A Step by Step CART Decision Tree Example

An algorithm can be transparent only if its decisions can be read and understood by people clearly. Even though deep learning is superstar of machine learning nowadays, it is an opaque algorithm and we do not know the reason of decision. Herein, Decision tree algorithms still keep their popularity because they can produce transparent decisions. ID3 uses information gain whereas C4.5 uses gain ratio for splitting. Here, CART is an alternative decision tree building algorithm. It can handle both classification and regression tasks. This algorithm uses a new metric named gini index to create decision points for classification tasks. We will mention a step by step CART decision tree example by hand from scratch.

Vlog

Here, you should watch the following video to understand how decision tree algorithms work. No matter which decision tree algorithm you are running: ID3, C4.5, CART, CHAID or Regression Trees. They all look for the feature offering the highest information gain.
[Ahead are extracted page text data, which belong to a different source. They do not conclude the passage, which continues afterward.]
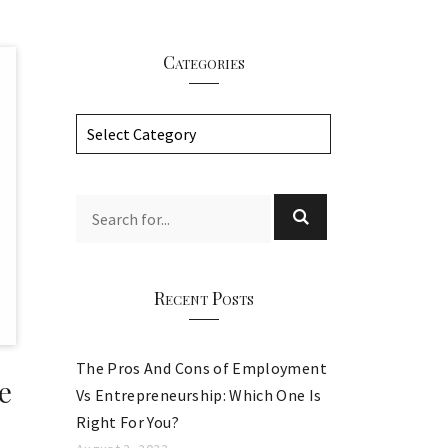
Categories
C
a
t
e
g
o
r
Recent Posts
i
e
The Pros And Cons of Employment
s
e
Vs Entrepreneurship: Which One Is
Right For You?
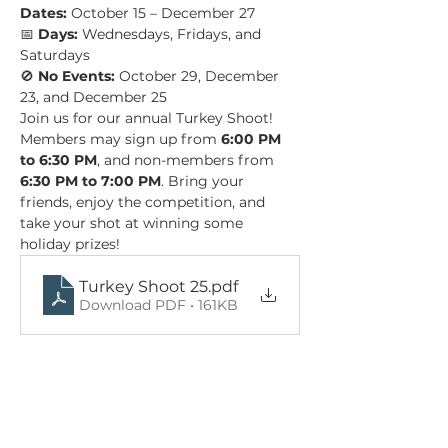
Dates:
 October 15 – December 27 
📅 
Days:
 Wednesdays, Fridays, and 
Saturdays 
🚫 
No Events:
 October 29, December 
23, and December 25
Join us for our annual Turkey Shoot! 
Members may sign up from 
6:00 PM 
to 6:30 PM
, and non-members from 
6:30 PM to 7:00 PM
. Bring your 
friends, enjoy the competition, and 
take your shot at winning some 
holiday prizes!
Turkey Shoot 25
.pdf
Download PDF • 161KB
Then, they add a decision rule for the found feature and build an another decision tree for the sub data set recursively until they reached a decision.

🙋‍♂️ You may consider to enroll my top-rated machine learning course on Udemy

Besides, regular decision tree algorithms are designed to create branches for categorical features. Still, we are able to build trees with continuous and numerical features. The trick is here that we will convert continuos features into categorical. We will split the numerical feature where it offers the highest information gain.

CART in Python

This blog post mentions the deeply explanation of CART algorithm and we will solve a problem step by step. On the other hand, you might just want to run CART algorithm and its mathematical background might not attract your attention.

Herein, you can find the python implementation of CART algorithm here. You can build CART decision trees with a few lines of code. This package supports the most common decision tree algorithms such as ID3, C4.5, CHAID or Regression Trees, also some bagging methods such as random forest and some boosting methods such as gradient boosting and adaboost.

Objective

Decision rules will be found by GINI index value.

Data set

We will work on same dataset in ID3. There are 14 instances of golf playing decisions based on outlook, temperature, humidity and wind factors.

Day	Outlook	Temp.	Humidity	Wind	Decision
1	Sunny	Hot	High	Weak	No
2	Sunny	Hot	High	Strong	No
3	Overcast	Hot	High	Weak	Yes
4	Rain	Mild	High	Weak	Yes
5	Rain	Cool	Normal	Weak	Yes
6	Rain	Cool	Normal	Strong	No
7	Overcast	Cool	Normal	Strong	Yes
8	Sunny	Mild	High	Weak	No
9	Sunny	Cool	Normal	Weak	Yes
10	Rain	Mild	Normal	Weak	Yes
11	Sunny	Mild	Normal	Strong	Yes
12	Overcast	Mild	High	Strong	Yes
13	Overcast	Hot	Normal	Weak	Yes
14	Rain	Mild	High	Strong	No

Gini index

Gini index is a metric for classification tasks in CART. It stores sum of squared probabilities of each class. We can formulate it as illustrated below.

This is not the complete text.